Work instruction: Check every line of the data below for the string "mesh", and copy the ones that hold it.

Structured page parsing data:
=== Begin Enclosure ===
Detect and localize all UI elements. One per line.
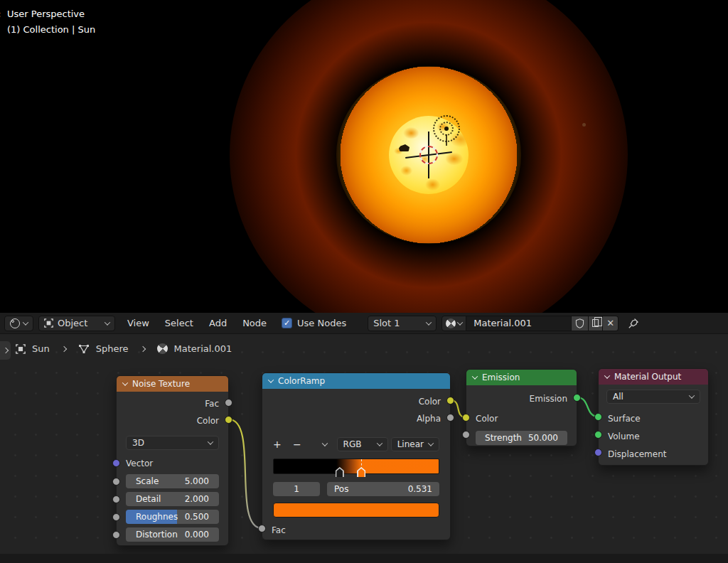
menu-node[interactable]: Node	[235, 318, 274, 328]
ramp-stop-color-swatch[interactable]	[273, 503, 439, 518]
socket-fac-output[interactable]	[225, 399, 232, 407]
pin-button[interactable]	[628, 318, 639, 329]
3d-viewport[interactable]: ‹ User Perspective (1) Collection | Sun	[0, 0, 728, 313]
mesh-data-icon	[78, 344, 90, 354]
menu-view[interactable]: View	[119, 318, 157, 328]
breadcrumb-object[interactable]: Sun	[32, 343, 50, 354]
node-header[interactable]: ColorRamp	[262, 373, 450, 389]
field-value: 0.500	[185, 512, 209, 522]
ramp-interpolation-dropdown[interactable]: Linear	[391, 437, 439, 451]
3d-cursor-red-ring	[419, 146, 438, 164]
collapse-chevron-icon[interactable]	[472, 373, 478, 379]
viewport-collapse-chevron[interactable]: ‹	[0, 9, 1, 20]
noise-roughness-field[interactable]: Roughnes 0.500	[126, 510, 219, 524]
target-value: All	[613, 392, 623, 402]
collapse-chevron-icon[interactable]	[122, 380, 128, 385]
node-emission[interactable]: Emission Emission Color Strength 50.000	[466, 369, 577, 446]
field-value: 50.000	[528, 433, 558, 443]
socket-color-input[interactable]	[462, 414, 470, 422]
input-label-displacement: Displacement	[599, 447, 708, 461]
blender-window: ‹ User Perspective (1) Collection | Sun …	[0, 0, 728, 563]
use-nodes-checkbox[interactable]: ✓	[282, 318, 292, 328]
socket-color-output[interactable]	[225, 416, 232, 424]
ramp-position-field[interactable]: Pos 0.531	[327, 482, 439, 496]
node-title: Material Output	[614, 372, 681, 382]
socket-detail-input[interactable]	[112, 495, 120, 503]
field-value: 5.000	[185, 476, 209, 486]
material-name-field[interactable]: Material.001	[466, 316, 572, 331]
socket-distortion-input[interactable]	[112, 531, 120, 539]
node-editor-canvas[interactable]: Sun Sphere Material.001 Noise Texture Fa…	[0, 334, 728, 563]
viewport-collection-label: (1) Collection | Sun	[7, 24, 95, 35]
node-header[interactable]: Noise Texture	[117, 376, 228, 392]
link-noise-to-ramp	[229, 419, 262, 528]
ramp-specials-dropdown[interactable]	[322, 440, 328, 446]
breadcrumb-mesh[interactable]: Sphere	[96, 343, 129, 354]
color-mode-value: RGB	[343, 439, 362, 449]
socket-surface-input[interactable]	[594, 413, 602, 421]
input-label-vector: Vector	[117, 456, 228, 471]
chevron-right-icon	[60, 345, 66, 351]
new-material-button[interactable]	[589, 316, 603, 331]
interpolation-value: Linear	[397, 439, 424, 449]
socket-volume-input[interactable]	[594, 431, 602, 439]
socket-displacement-input[interactable]	[594, 449, 602, 456]
socket-roughness-input[interactable]	[112, 513, 120, 521]
node-header[interactable]: Emission	[466, 370, 577, 385]
noise-scale-field[interactable]: Scale 5.000	[126, 474, 219, 488]
copy-icon	[592, 319, 599, 327]
material-sphere-icon	[446, 318, 456, 328]
node-title: Noise Texture	[132, 379, 190, 389]
noise-dimensions-dropdown[interactable]: 3D	[126, 436, 219, 450]
color-ramp-gradient[interactable]	[273, 459, 439, 474]
ramp-fields-row: 1 Pos 0.531	[273, 482, 439, 496]
field-value: 2.000	[185, 494, 209, 504]
output-label-emission: Emission	[466, 392, 577, 406]
socket-fac-input[interactable]	[258, 525, 266, 532]
shield-icon	[575, 318, 584, 328]
field-label: Roughnes	[136, 512, 178, 522]
menu-add[interactable]: Add	[201, 318, 235, 328]
material-datablock: Material.001 ✕	[441, 316, 619, 331]
node-noise-texture[interactable]: Noise Texture Fac Color 3D Vector Scale …	[116, 375, 229, 546]
bottom-edge-strip	[0, 554, 728, 563]
output-target-dropdown[interactable]: All	[606, 390, 700, 404]
node-header[interactable]: Material Output	[599, 369, 708, 385]
collapse-chevron-icon[interactable]	[268, 377, 274, 382]
breadcrumb-material[interactable]: Material.001	[174, 343, 232, 354]
chevron-down-icon	[689, 392, 695, 398]
node-material-output[interactable]: Material Output All Surface Volume Displ…	[598, 368, 709, 466]
material-slot-dropdown[interactable]: Slot 1	[368, 316, 437, 331]
output-label-color: Color	[262, 395, 450, 409]
material-browse-dropdown[interactable]	[441, 316, 466, 331]
noise-detail-field[interactable]: Detail 2.000	[126, 492, 219, 506]
output-label-fac: Fac	[117, 397, 228, 411]
socket-vector-input[interactable]	[112, 459, 120, 467]
socket-emission-output[interactable]	[573, 394, 581, 402]
add-stop-button[interactable]: +	[273, 439, 293, 450]
editor-type-dropdown[interactable]	[4, 316, 33, 331]
node-color-ramp[interactable]: ColorRamp Color Alpha + − RGB Linear	[262, 372, 451, 540]
unlink-material-button[interactable]: ✕	[603, 316, 619, 331]
socket-scale-input[interactable]	[112, 478, 120, 486]
shader-editor-header: Object View Select Add Node ✓ Use Nodes …	[0, 313, 728, 334]
ramp-color-mode-dropdown[interactable]: RGB	[337, 437, 388, 451]
ramp-index-field[interactable]: 1	[273, 482, 320, 496]
menu-select[interactable]: Select	[157, 318, 201, 328]
socket-strength-input[interactable]	[462, 431, 470, 439]
node-title: Emission	[482, 372, 520, 382]
remove-stop-button[interactable]: −	[293, 439, 313, 450]
shader-type-dropdown[interactable]: Object	[38, 316, 115, 331]
ramp-stop-handle-1[interactable]	[357, 467, 365, 477]
fake-user-button[interactable]	[572, 316, 589, 331]
noise-distortion-field[interactable]: Distortion 0.000	[126, 527, 219, 542]
field-label: Detail	[136, 494, 161, 504]
collapse-chevron-icon[interactable]	[604, 372, 610, 378]
emission-strength-field[interactable]: Strength 50.000	[476, 431, 567, 445]
field-label: Scale	[136, 476, 159, 486]
socket-color-output[interactable]	[446, 397, 454, 404]
socket-alpha-output[interactable]	[446, 414, 454, 422]
noise-dimensions-value: 3D	[132, 438, 144, 448]
path-bar-collapse-tab[interactable]	[0, 341, 11, 360]
ramp-stop-handle-0[interactable]	[336, 467, 344, 477]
=== End Enclosure ===
Result below:
mesh-data-icon	[78, 344, 90, 354]
breadcrumb-mesh[interactable]: Sphere	[96, 343, 129, 354]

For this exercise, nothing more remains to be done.